Account Info File to PostgreSQL

In this project we’ll

  • Extract data from a delimited file containing: password, userid …
  • Transform text data.
  • Load data into a PostgreSQL

Extract

  • Extract the fields
    • field 1 (user name)
    • field 2 (user id)
    • field 6 (home directory path) from /etc/passwd
cut -d":" -f1,3,6 /etc/passwd

Transform

  • Transform : to ,
  • save data in transformed-data.csv
extracted-data.txt | tr ":" ","   > transformed-data.csv

Start PostgreSQL

  1. From the SkillsNetwork tools, under Databases choose PostgresSQL Database server and click Start to start the server.

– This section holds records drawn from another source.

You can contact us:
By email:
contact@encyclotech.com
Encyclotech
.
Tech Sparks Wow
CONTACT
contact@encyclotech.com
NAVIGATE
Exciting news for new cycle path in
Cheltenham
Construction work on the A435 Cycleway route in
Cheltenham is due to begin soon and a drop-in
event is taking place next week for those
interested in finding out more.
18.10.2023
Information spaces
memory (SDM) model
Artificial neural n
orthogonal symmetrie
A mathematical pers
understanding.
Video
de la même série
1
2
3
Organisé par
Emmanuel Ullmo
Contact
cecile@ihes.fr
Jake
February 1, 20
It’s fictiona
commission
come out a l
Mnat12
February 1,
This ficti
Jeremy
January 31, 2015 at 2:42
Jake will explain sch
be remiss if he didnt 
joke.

This will take a few mins.
  2. Click PostgresSQL CLI on the screen to start interacting wit the PostgresSQL server.
  3. This will start the interactive psql client which connects to the PostgreSQL server with postgres=# prompt as shown below.
theia@theiadocker-emhrcf:/home/project$ export PGPASSWORD=M8fYujLI4OSDHqtXUU2VVJ4N;
psql --host 172.21.64.88 -p 5432 -U postgres
psql (14.12 (Ubuntu 14.12-0ubuntu0.22.04.1), server 13.2)
Type "help" for help.

postgres=# 

Create Table

We’ll create a table called users in the PostgreSQL database using PostgresSQL CLI. This table will hold the user account information.

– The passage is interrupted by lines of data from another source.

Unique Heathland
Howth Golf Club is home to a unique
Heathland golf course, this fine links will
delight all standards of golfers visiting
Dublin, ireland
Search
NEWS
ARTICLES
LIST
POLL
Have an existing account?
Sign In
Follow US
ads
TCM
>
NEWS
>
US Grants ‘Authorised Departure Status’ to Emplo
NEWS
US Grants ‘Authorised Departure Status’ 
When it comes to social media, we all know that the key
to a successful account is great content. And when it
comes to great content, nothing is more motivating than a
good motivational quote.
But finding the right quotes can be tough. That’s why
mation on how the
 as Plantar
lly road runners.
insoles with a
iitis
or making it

The table users will have the following columns:

  • username
  • uid
  • home
  • You will connect to template1 database which is already available by default. To connect to this database, run the following command at the ‘postgres=#’ prompt.
\c template1
  • You will get the following message.
You are now connected to database "template1" as user "postgres".
  • Also, your prompt will change to ‘template1=#’.
  • Run the following statement at the ‘template1=#’ prompt to create the table.
create table users(username varchar(50),userid int,homedirectory varchar(100));
  • If the table is created successfully, you will get the message below.
CREATE TABLE

Load

Data into Table

  • Open a new terminal
  • In the terminal, run the following command to create a new shell script named csv2db.sh.
touch csv2db.sh
  • Open the file in the editor.
  • Copy and paste the following lines into the newly created file.
# Extracts data from /etc/passwd file into a CSV file.

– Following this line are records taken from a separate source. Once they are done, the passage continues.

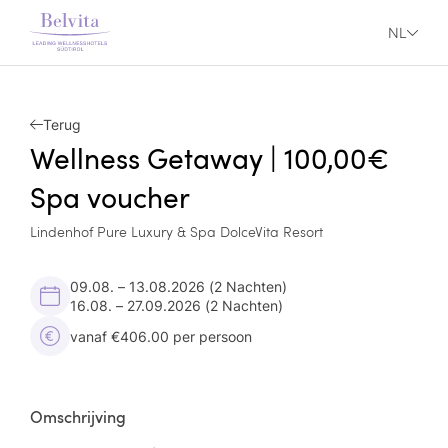
NL
Terug
Wellness Getaway | 100,00€
Spa voucher
Lindenhof Pure Luxury & Spa DolceVita Resort
09.08. – 13.08.2026
(2 Nachten)
16.08. – 27.09.2026
(2 Nachten)
vanaf €406.00 per persoon
Omschrijving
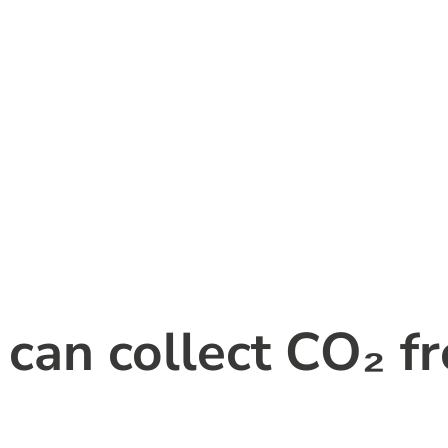
an collect CO₂ fr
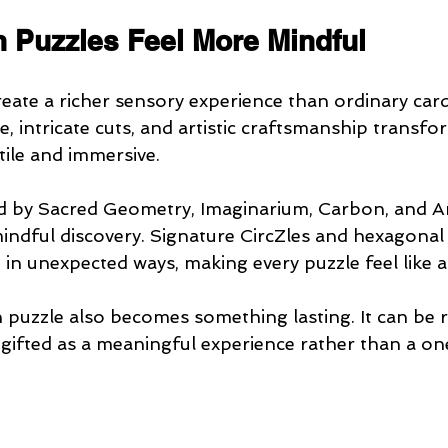
Puzzles Feel More Mindful
ate a richer sensory experience than ordinary car
e, intricate cuts, and artistic craftsmanship transfo
tile and immersive.
ed by Sacred Geometry, Imaginarium, Carbon, and A
indful discovery. Signature CircZles and hexagonal 
 in unexpected ways, making every puzzle feel like a
puzzle also becomes something lasting. It can be re
gifted as a meaningful experience rather than a one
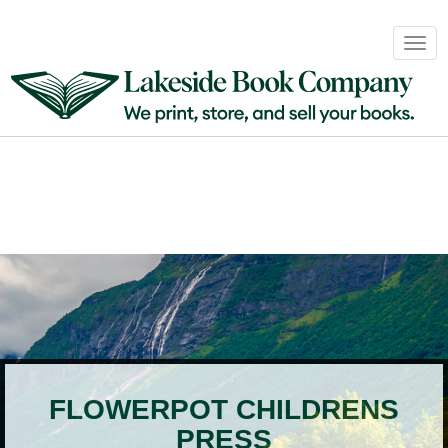
Book
Togg
Sales
navig
&
Distribution
About
Login
FLOWERPOT CHILDRENS
PRESS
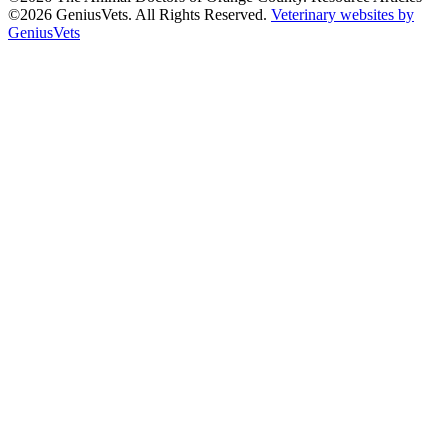
©2026 GeniusVets. All Rights Reserved.
Veterinary websites by
GeniusVets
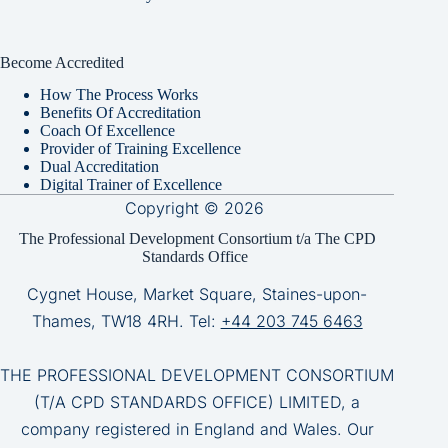
Become Accredited
How The Process Works
Benefits Of Accreditation
Coach Of Excellence
Provider of Training Excellence
Dual Accreditation
Digital Trainer of Excellence
Copyright © 2026
The Professional Development Consortium t/a The CPD
Standards Office
Cygnet House, Market Square, Staines-upon-
Thames, TW18 4RH. Tel:
+44 203 745 6463
THE PROFESSIONAL DEVELOPMENT CONSORTIUM
(T/A CPD STANDARDS OFFICE) LIMITED, a
company registered in England and Wales. Our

# The csv data file contains the user name, user id and
# home directory of each user account defined in /etc/passwd

# Transforms the text delimiter from ":" to ",".
# Loads the data from the CSV file into a table in PostgreSQL database.
  • Save the file by presseing Ctrl+s or by using the File->Save menu option.

  • You need to add lines of code to the script that will xtract user name (field 1), user id (field 3), and home directory path (field 6) from /etc/passwd file using the cut command.

  • Copy the following lines and paste them to the end of the script and save the file.

# Extract phase

echo "Extracting data"

# Extract the columns 1 (user name), 2 (user id) and 
# 6 (home directory path) from /etc/passwd

cut -d":" -f1,3,6 /etc/passwd
  • Run the script
bash csv2db.sh
  1. Verify that the output contains the three fields, that you extracted.

  2. Change the script to redirect the extracted data into a file named extracted-data.txt

  3. Replace the cut command at end of the script with the following command.

cut -d":" -f1,3,6 /etc/passwd > extracted-data.txt
  • Run the script
bash csv2db.sh
  • Run this command to verify the file extracted-data.txt is created, and has the content
cat extracted-data.txt
  • The output shows the extracted columns are separated by the original “:” delimiter. You need to convert this into a “,” delimited file.
  • Add the below lines at the end of the script and save the file.
# Transform phase
echo "Transforming data"
# read the extracted data and replace the colons with commas.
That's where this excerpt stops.